I personally think it might have to do with so much corn being diverted for “alternative’ fuels. The oil companies are now mandated to mix almost every gallon of gas with 10% ethanol. (Even though it end up costing more and having less energy which means you get a double whammy..)
With all the corn going for fuel, there is much less for chicken feed, cow feed, etc. Higher costs there are just passed on. I am lucky to get by with less than $200 for groceries per week, and I cook almost all of our meals from scratch. (flour, water, basic ingredients.) Heck, bread, even the cheap store brand has doubled in price in the last 6 months. Arrrggghhh. Or as my wife is fond of saying,
Well, it’s way too complicated (AND boring) to go into in any depth, but from what I understand, that isn’t really accurate. At least currently, there is plenty to go around for fuel, feed and food—within the U.S., that is. The problem is—dear God, I can’t believe I know this stuff—that there has been a worldwide increase in the use of food and feedgrains, mostly because of enormous increases in demand in places like China and India. They have a lot more money than they used to, and pretty much the first thing that a country does once it starts acquiring wealth is to start importing more food because its people want to eat more and better food.
In addition, one thing that most people who don’t raise cows don’t seem to realize about ethanol is that just because grain is used for ethanol doesn’t mean it disappears from the food chain. A major byproduct of ethanol is are dried distillers’ grains with solubles (usually called DDGSs), which make fine cattle feed. You can’t feed a very high concentration to chickens or hogs, but ruminants such as cows can eat a lot of it. Therefore, corn that is used for ethanol can also be used for livestock feed.
So international demand is a much greater factor than biofuels. That’s what the economists tell me, anyway.
Hope I didn’t put anybody to sleep! I’m feeling a little drowsy myself....::thump::
I have noticed that wheat based products have sky rocketed. I heard on the radio that for the first time (I can’t remember if they said ever or just a long time) we had to import wheat from other countries.
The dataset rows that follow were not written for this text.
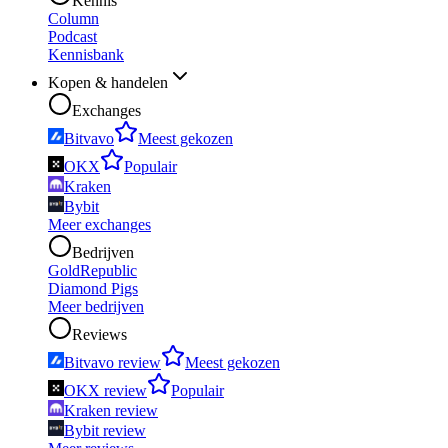
Kennis
Column
Podcast
Kennisbank
Kopen & handelen
Exchanges
Bitvavo
Meest gekozen
OKX
Populair
Kraken
Bybit
Meer exchanges
Bedrijven
GoldRepublic
Diamond Pigs
Meer bedrijven
Reviews
Bitvavo review
Meest gekozen
OKX review
Populair
Kraken review
Bybit review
Too many farmers jumped on the bandwagon of growing corn because it was paying so well with the subsidies and such. Ethanol is a horrible fuel source. It takes about as much energy to produce a gallon of ethanol as can be had by burning it, but it is still produced because it is mandated and there are serious tax advantages. So once again it comes down to money, and I am sure Mother Nature is pleased.